What to do. Set the records down again in full, with every word kept.

[Stored data]
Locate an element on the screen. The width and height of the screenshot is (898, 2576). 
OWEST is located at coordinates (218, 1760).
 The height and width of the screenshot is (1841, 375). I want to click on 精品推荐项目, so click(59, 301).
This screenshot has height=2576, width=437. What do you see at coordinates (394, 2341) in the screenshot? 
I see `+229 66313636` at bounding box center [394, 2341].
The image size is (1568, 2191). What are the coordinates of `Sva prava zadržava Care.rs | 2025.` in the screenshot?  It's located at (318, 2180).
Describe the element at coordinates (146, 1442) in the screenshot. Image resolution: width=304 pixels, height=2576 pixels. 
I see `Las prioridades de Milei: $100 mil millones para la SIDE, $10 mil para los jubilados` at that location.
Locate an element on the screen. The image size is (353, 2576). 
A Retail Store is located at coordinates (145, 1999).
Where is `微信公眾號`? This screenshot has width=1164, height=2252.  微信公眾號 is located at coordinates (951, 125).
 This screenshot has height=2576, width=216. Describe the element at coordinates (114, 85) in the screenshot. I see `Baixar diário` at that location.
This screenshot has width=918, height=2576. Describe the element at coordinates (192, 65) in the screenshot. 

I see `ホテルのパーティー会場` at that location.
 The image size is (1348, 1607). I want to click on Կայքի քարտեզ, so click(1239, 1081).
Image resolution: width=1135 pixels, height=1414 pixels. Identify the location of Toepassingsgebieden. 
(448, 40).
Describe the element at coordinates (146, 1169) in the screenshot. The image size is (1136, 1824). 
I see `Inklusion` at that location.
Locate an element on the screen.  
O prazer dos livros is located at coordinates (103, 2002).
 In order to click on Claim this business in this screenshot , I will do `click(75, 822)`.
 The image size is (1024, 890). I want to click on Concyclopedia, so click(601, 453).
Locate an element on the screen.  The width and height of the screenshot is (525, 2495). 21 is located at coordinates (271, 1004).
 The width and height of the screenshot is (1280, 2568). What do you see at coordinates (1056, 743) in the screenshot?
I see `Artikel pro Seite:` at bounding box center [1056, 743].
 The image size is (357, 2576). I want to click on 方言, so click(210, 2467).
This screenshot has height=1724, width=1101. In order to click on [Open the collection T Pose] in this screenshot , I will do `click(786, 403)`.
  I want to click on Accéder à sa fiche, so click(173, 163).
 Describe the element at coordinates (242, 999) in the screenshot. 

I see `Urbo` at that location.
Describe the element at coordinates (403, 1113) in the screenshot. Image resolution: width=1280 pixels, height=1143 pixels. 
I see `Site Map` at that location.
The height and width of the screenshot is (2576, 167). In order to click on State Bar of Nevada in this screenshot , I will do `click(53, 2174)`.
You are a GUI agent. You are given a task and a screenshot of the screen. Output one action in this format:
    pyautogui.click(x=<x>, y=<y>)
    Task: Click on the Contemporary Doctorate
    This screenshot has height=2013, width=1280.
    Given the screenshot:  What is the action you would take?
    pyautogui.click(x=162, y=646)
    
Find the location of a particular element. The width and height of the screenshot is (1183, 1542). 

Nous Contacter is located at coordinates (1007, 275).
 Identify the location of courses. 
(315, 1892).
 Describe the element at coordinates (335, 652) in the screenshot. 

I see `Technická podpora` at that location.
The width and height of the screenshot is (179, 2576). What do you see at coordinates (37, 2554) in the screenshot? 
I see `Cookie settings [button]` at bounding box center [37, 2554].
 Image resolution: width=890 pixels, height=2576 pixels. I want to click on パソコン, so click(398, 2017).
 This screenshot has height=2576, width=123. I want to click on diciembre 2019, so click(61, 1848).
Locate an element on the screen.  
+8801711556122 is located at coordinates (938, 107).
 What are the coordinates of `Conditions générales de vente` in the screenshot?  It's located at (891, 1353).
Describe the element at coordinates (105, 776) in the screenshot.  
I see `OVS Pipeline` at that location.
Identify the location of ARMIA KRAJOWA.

Written answer.
Locate an element on the screen. The width and height of the screenshot is (898, 2576). 
OWEST is located at coordinates (218, 1760).
 The height and width of the screenshot is (1841, 375). I want to click on 精品推荐项目, so click(59, 301).
This screenshot has height=2576, width=437. What do you see at coordinates (394, 2341) in the screenshot? 
I see `+229 66313636` at bounding box center [394, 2341].
The image size is (1568, 2191). What are the coordinates of `Sva prava zadržava Care.rs | 2025.` in the screenshot?  It's located at (318, 2180).
Describe the element at coordinates (146, 1442) in the screenshot. Image resolution: width=304 pixels, height=2576 pixels. 
I see `Las prioridades de Milei: $100 mil millones para la SIDE, $10 mil para los jubilados` at that location.
Locate an element on the screen. The image size is (353, 2576). 
A Retail Store is located at coordinates (145, 1999).
Where is `微信公眾號`? This screenshot has width=1164, height=2252.  微信公眾號 is located at coordinates (951, 125).
 This screenshot has height=2576, width=216. Describe the element at coordinates (114, 85) in the screenshot. I see `Baixar diário` at that location.
This screenshot has width=918, height=2576. Describe the element at coordinates (192, 65) in the screenshot. 

I see `ホテルのパーティー会場` at that location.
 The image size is (1348, 1607). I want to click on Կայքի քարտեզ, so click(1239, 1081).
Image resolution: width=1135 pixels, height=1414 pixels. Identify the location of Toepassingsgebieden. 
(448, 40).
Describe the element at coordinates (146, 1169) in the screenshot. The image size is (1136, 1824). 
I see `Inklusion` at that location.
Locate an element on the screen.  
O prazer dos livros is located at coordinates (103, 2002).
 In order to click on Claim this business in this screenshot , I will do `click(75, 822)`.
 The image size is (1024, 890). I want to click on Concyclopedia, so click(601, 453).
Locate an element on the screen.  The width and height of the screenshot is (525, 2495). 21 is located at coordinates (271, 1004).
 The width and height of the screenshot is (1280, 2568). What do you see at coordinates (1056, 743) in the screenshot?
I see `Artikel pro Seite:` at bounding box center [1056, 743].
 The image size is (357, 2576). I want to click on 方言, so click(210, 2467).
This screenshot has height=1724, width=1101. In order to click on [Open the collection T Pose] in this screenshot , I will do `click(786, 403)`.
  I want to click on Accéder à sa fiche, so click(173, 163).
 Describe the element at coordinates (242, 999) in the screenshot. 

I see `Urbo` at that location.
Describe the element at coordinates (403, 1113) in the screenshot. Image resolution: width=1280 pixels, height=1143 pixels. 
I see `Site Map` at that location.
The height and width of the screenshot is (2576, 167). In order to click on State Bar of Nevada in this screenshot , I will do `click(53, 2174)`.
You are a GUI agent. You are given a task and a screenshot of the screen. Output one action in this format:
    pyautogui.click(x=<x>, y=<y>)
    Task: Click on the Contemporary Doctorate
    This screenshot has height=2013, width=1280.
    Given the screenshot:  What is the action you would take?
    pyautogui.click(x=162, y=646)
    
Find the location of a particular element. The width and height of the screenshot is (1183, 1542). 

Nous Contacter is located at coordinates (1007, 275).
 Identify the location of courses. 
(315, 1892).
 Describe the element at coordinates (335, 652) in the screenshot. 

I see `Technická podpora` at that location.
The width and height of the screenshot is (179, 2576). What do you see at coordinates (37, 2554) in the screenshot? 
I see `Cookie settings [button]` at bounding box center [37, 2554].
 Image resolution: width=890 pixels, height=2576 pixels. I want to click on パソコン, so click(398, 2017).
 This screenshot has height=2576, width=123. I want to click on diciembre 2019, so click(61, 1848).
Locate an element on the screen.  
+8801711556122 is located at coordinates (938, 107).
 What are the coordinates of `Conditions générales de vente` in the screenshot?  It's located at (891, 1353).
Describe the element at coordinates (105, 776) in the screenshot.  
I see `OVS Pipeline` at that location.
Identify the location of ARMIA KRAJOWA.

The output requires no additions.